I see a posible issue with the portal frame as well.  A bigger issue I have encountered here a few times is the exterior cladding and what supports it.  May not apply to you but I went to a frame inspection recently with the header at the top of the wall, about 6 feet above the opening.  Aside from the portal frame which isn't always obvious to the builder I asked him what was going to support the brick load above the door.  He said the lintel.  I asked him what will support the lintel.  He said he was bolting it to the beam.  I looked up and said HUH?  He laughed and called an engineer.  Subsequently they re-built the wall.  It wasn't obvious when standing inside the garage but became pretty clear when standing outside.  I'll admit it was an easy mistake to make, and I was glad I caught it and so was the builder.  A change in perspective, literally, changed everything.  I don't think there is any prescriptive requirement for how much dead load could be carried by the wall under the header but there is for how much the header can carry on it (or in this case the member report for the LVL).  I would typically want to see the header at the opening for that reason alone, plus I have seen too many "smiling" garage door headers to want to add another one to the mix.


----------



## Francis Vineyard

Durant said:
			
		

> Francis,I downloaded the APA J740 and it is a big help for cripple wall over the header.
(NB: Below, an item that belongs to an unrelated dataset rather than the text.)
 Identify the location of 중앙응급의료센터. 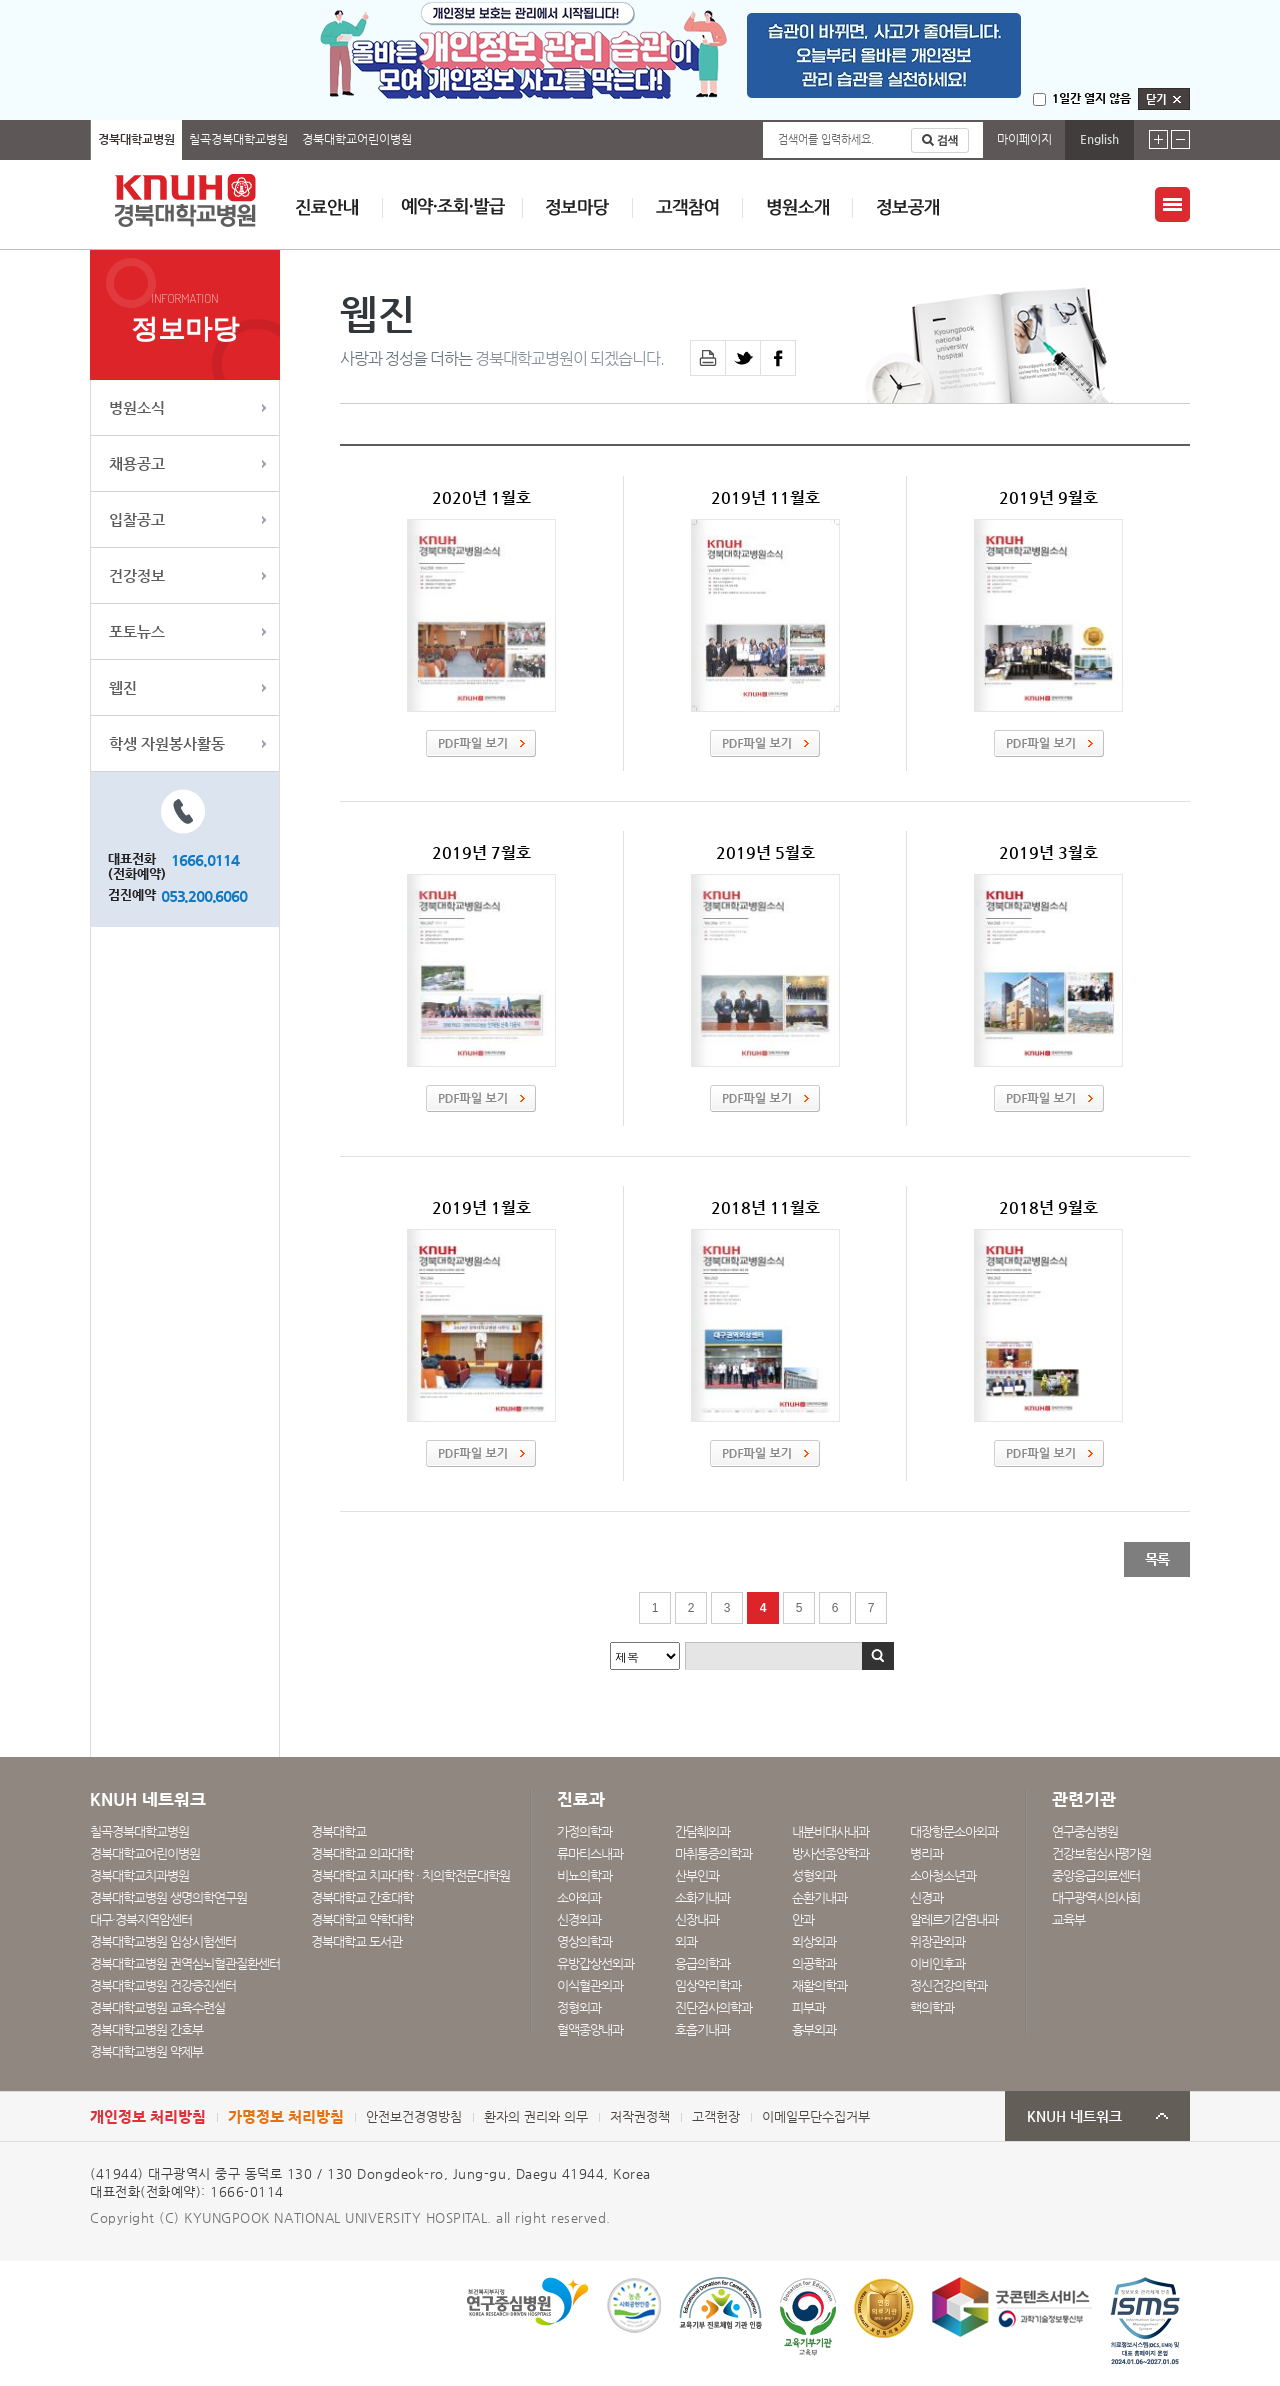 (1096, 1875).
Does not show show cripple wall below the header.
> 
> I could not link to the other one, probably a computer problem I'm having.
> 
> Thanks


Just tried it worked for me!  Try this search "Drop header design guide i-joist.org"

Francis


----------



## Durant

Francis,

It was my computer at home.  I downloaded the app and it is great.

Thanks,


----------



## Sifu

I had one yesterday where the LVL, which was sized to carry the load from the brick above was installed above the door opening.  The brick was installed with an arch directly above the door opening so that the lintel had to be installed above the arch.  That meant the lintel was installed above the top of the header which would not permit direct bolting of the lintel to the header.  I could see no indication of bolts through the band or plate above.  I asked for more info.  I received a letter this morning from the DP saying the lintel is bolted to the band or plate above the header and this sufficiently transfers the load back to the header.  I was glad to have this happen since I have had questions about this type of thing before.  I wonder if there are limits to how far above the header one could bolt the lintel and whether bolting to the studs of a short wall above would suffice.  In this case the lintel is directly on top of the header location allowing bolting to a continuous band or plate.


----------